Assad Regime Warns Israel after Chemical Weapons Plant Attacked

Israel Air Force F15 Eagle, Photo, GPO
Israel Air Force F15 Eagle, Photo, GPO

JERUSALEM, Israel – Syria's government warned of "dangerous repercussions" for Israel after an airstrike on a chemical weapons plant in Central Syria. Although Israel does not comment on such strikes, former Israeli National Security advisor Maj. Gen. (ret.) Ya'akov Amidror said the attack should not surprise anyone.
"If weapons systems are being produced for Hezbollah…it's only a logical explanation and is in the frame of the old policy," Amidror said.
The 2:30 a.m. attack targeted the Assad regime's Scientific Studies and Research Center in Masyaf, believed to have produced chemical weapons, along with an adjacent military facility storing missiles and rockets, and several weapons convoys en route to Hezbollah strongholds. The Syrian army said two soldiers were killed in the attack.
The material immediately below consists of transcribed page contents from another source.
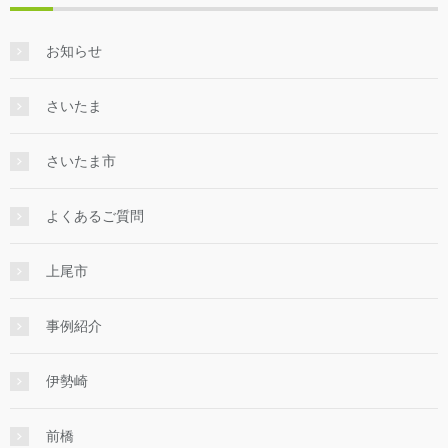
お知らせ
さいたま
さいたま市
よくあるご質問
上尾市
事例紹介
伊勢崎
前橋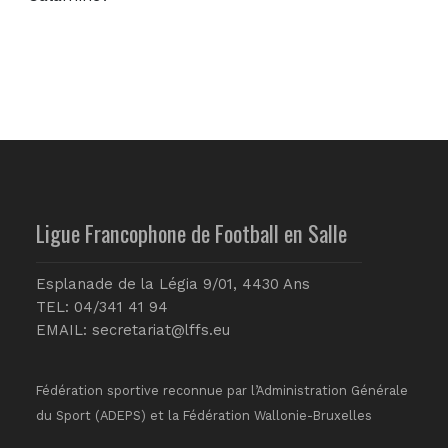
Ligue Francophone de Football en Salle
Esplanade de la Légia 9/01, 4430 Ans
TEL: 04/341 41 94
EMAIL:
secretariat@lffs.eu
Fédération sportive reconnue par l’Administration Générale
du Sport (ADEPS) et la Fédération Wallonie-Bruxelles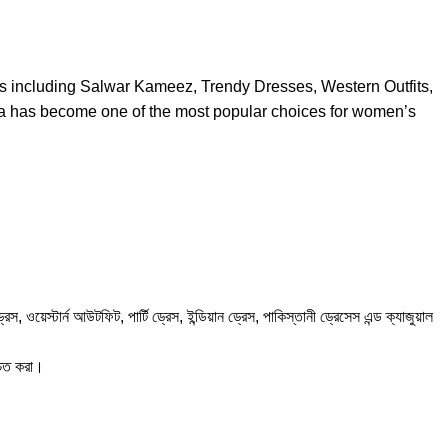
es including Salwar Kameez, Trendy Dresses, Western Outfits,
ra has become one of the most popular choices for women’s
স্টার্ন আউটফিট, পার্টি ড্রেস, ইন্ডিয়ান ড্রেস, পাকিস্তানী ড্রেসেস এন্ড ক্যাজুয়াল
চিত করা।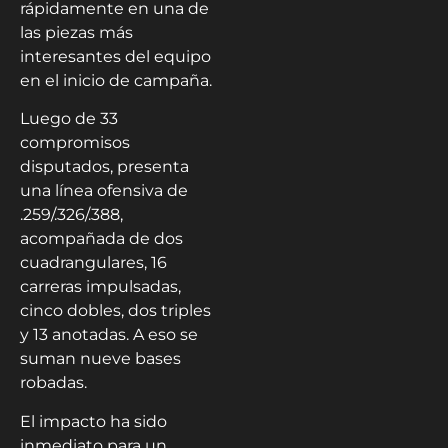
rápidamente en una de
las piezas más
interesantes del equipo
en el inicio de campaña.
Luego de 33
compromisos
disputados, presenta
una línea ofensiva de
.259/.326/.388,
acompañada de dos
cuadrangulares, 16
carreras impulsadas,
cinco dobles, dos triples
y 13 anotadas. A eso se
suman nueve bases
robadas.
El impacto ha sido
inmediato para un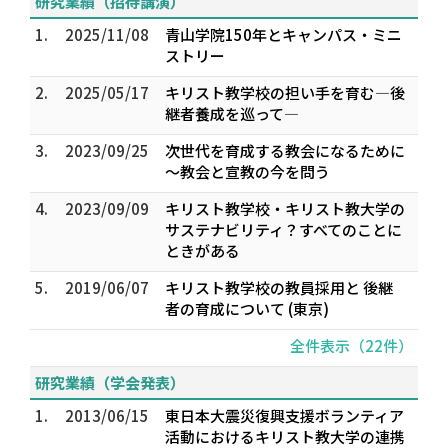
研究業績（招待講演）
1.
2025/11/08
青山学院150年とキャンパス・ミニ
ストリー
2.
2025/05/17
キリスト教学校の担い手を育む―後
継者養成を巡って―
3.
2023/09/25
次世代を育成する教会になるために
～教会と宣教の今を問う
4.
2023/09/09
キリスト教学校・キリスト教大学の
サステナビリティ？――すべてのことに
ときがある
5.
2019/06/07
キリスト教学校の教員採用と 後継
者の育成について (東京)
全件表示（22件）
研究業績（学会発表）
1.
2013/06/15
東日本大震災復興支援ボランティア
活動におけるキリスト教大学の連携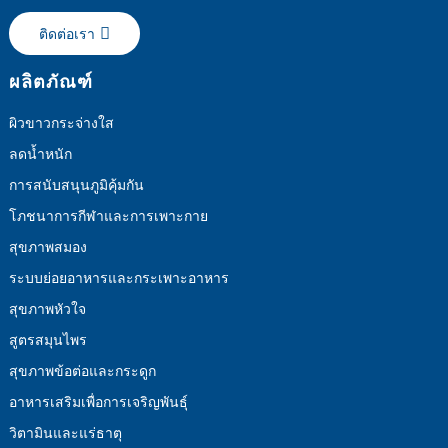
ติดต่อเรา
ผลิตภัณฑ์
ผิวขาวกระจ่างใส
ลดน้ำหนัก
การสนับสนุนภูมิคุ้มกัน
โภชนาการกีฬาและการเพาะกาย
สุขภาพสมอง
ระบบย่อยอาหารและกระเพาะอาหาร
สุขภาพหัวใจ
สูตรสมุนไพร
สุขภาพข้อต่อและกระดูก
อาหารเสริมเพื่อการเจริญพันธุ์
วิตามินและแร่ธาตุ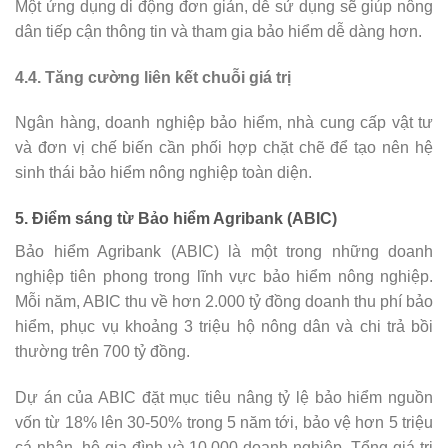
Một ứng dụng di động đơn giản, dễ sử dụng sẽ giúp nông
dân tiếp cận thông tin và tham gia bảo hiểm dễ dàng hơn.
4.4. Tăng cường liên kết chuỗi giá trị
Ngân hàng, doanh nghiệp bảo hiểm, nhà cung cấp vật tư
và đơn vị chế biến cần phối hợp chặt chẽ để tạo nên hệ
sinh thái bảo hiểm nông nghiệp toàn diện.
5. Điểm sáng từ Bảo hiểm Agribank (ABIC)
Bảo hiểm Agribank (ABIC) là một trong những doanh
nghiệp tiên phong trong lĩnh vực bảo hiểm nông nghiệp.
Mỗi năm, ABIC thu về hơn 2.000 tỷ đồng doanh thu phí bảo
hiểm, phục vụ khoảng 3 triệu hộ nông dân và chi trả bồi
thường trên 700 tỷ đồng.
Dự án của ABIC đặt mục tiêu nâng tỷ lệ bảo hiểm nguồn
vốn từ 18% lên 30-50% trong 5 năm tới, bảo vệ hơn 5 triệu
cá nhân, hộ gia đình và 10.000 doanh nghiệp. Tổng giá trị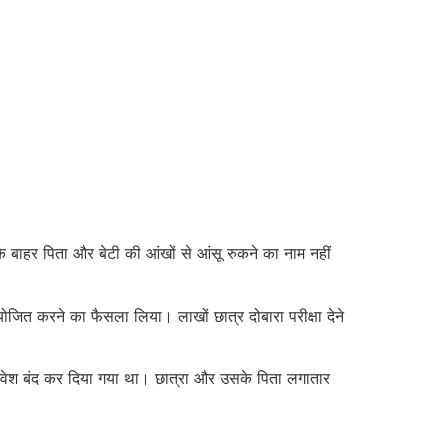
े बाहर पिता और बेटी की आंखों से आंसू रुकने का नाम नहीं
आयोजित करने का फैसला लिया। लाखों छात्र दोबारा परीक्षा देने
द प्रवेश बंद कर दिया गया था। छात्रा और उसके पिता लगातार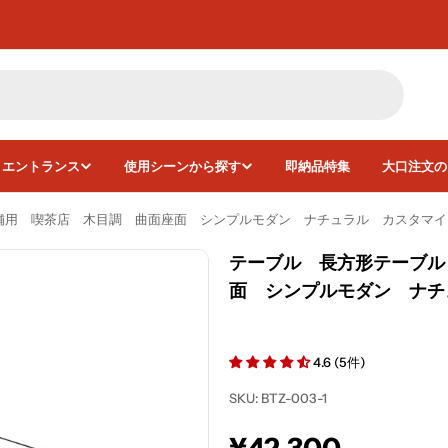
・エントランス
使用シーンから探す
即納品特集
大口注文の
用 喫茶店 木目調 曲面座面 シンプルモダン ナチュラル カスタマイズ可
テーブル 長方形テーブル
面 シンプルモダン ナチュ
画像5をモーダルで開く
4.6 (5件)
SKU:
BTZ-003-1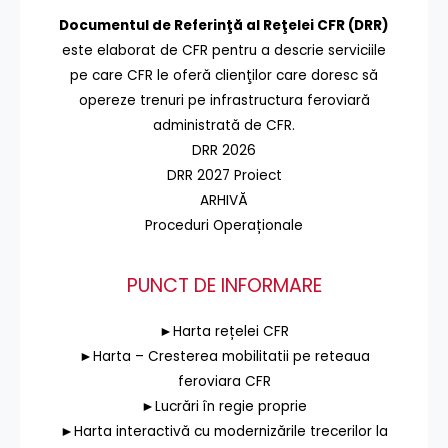
Documentul de Referinţă al Reţelei CFR (DRR)
este elaborat de CFR pentru a descrie serviciile
pe care CFR le oferă clienţilor care doresc să
opereze trenuri pe infrastructura feroviară
administrată de CFR.
DRR 2026
DRR 2027 Proiect
ARHIVĂ
Proceduri Operaționale
PUNCT DE INFORMARE
►Harta rețelei CFR
►Harta – Cresterea mobilitatii pe reteaua
feroviara CFR
►Lucrări în regie proprie
►Harta interactivă cu modernizările trecerilor la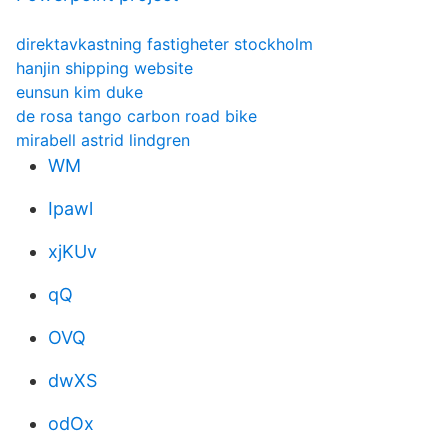
direktavkastning fastigheter stockholm
hanjin shipping website
eunsun kim duke
de rosa tango carbon road bike
mirabell astrid lindgren
WM
Ipawl
xjKUv
qQ
OVQ
dwXS
odOx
On Thursday morning, Assad's government warned Israel of serious repercussions for the first attack on a formal research and development facility.
Amidror said Syrian President Bashar Assad's visit to the facility a few weeks ago may have signaled a transfer of its use to Hezbollah.
On Wednesday, in its 14th report since 2011, the U.N. said its investigators documented 33 chemical weapons attacks by the Assad regime over the course of the Syrian civil war.
Asked if Wednesday night's airstrike was related to the U.N. finding, Amidror said "you don't produce such an attack a few minutes after a U.N. announcement."
There is no doubt, he said, that Syria and Iran "are now very much connected. The question is who's making the decision, Assad or [Iranian Supreme Leader Ayatollah] Khamenei?
Asked if the Russians would retaliate for the strike, Amidror said "The Russians fully understand what Israel's interests and concerns are."
"It should be clear and has been clear for years," he said.
Amidror said the understandings between Russia and Israel are a good example of diplomacy at its best. The meetings between Israeli Prime Minister Benjamin Netanyahu and Russian President Vladimir Putin have been very good.
"We understand their interests and they must understand ours," he said. "The success of the diplomacy – the fact that we have an open access to the president of Russia is important.
"That we [Israel and Russia] are open with each other are a good example of how to conduct diplomacy when you don't agree with everything on the other side. Each side understands the other side's interests."
Amidror said he didn't believe the timing of the airstrike coincided with the Israel Defense Forces' war games taking place in the north.
"I don't think it's so important as part of the timing," he said, "tactically maybe but not strategically."
"We don't need this attack; we said this very clearly," he continued. "We will not allow them [the Assad regime] to build the capabilities of Hezbollah. It was said publically, clearly. Even without this attack we are ready to act whenever they cross the red lines."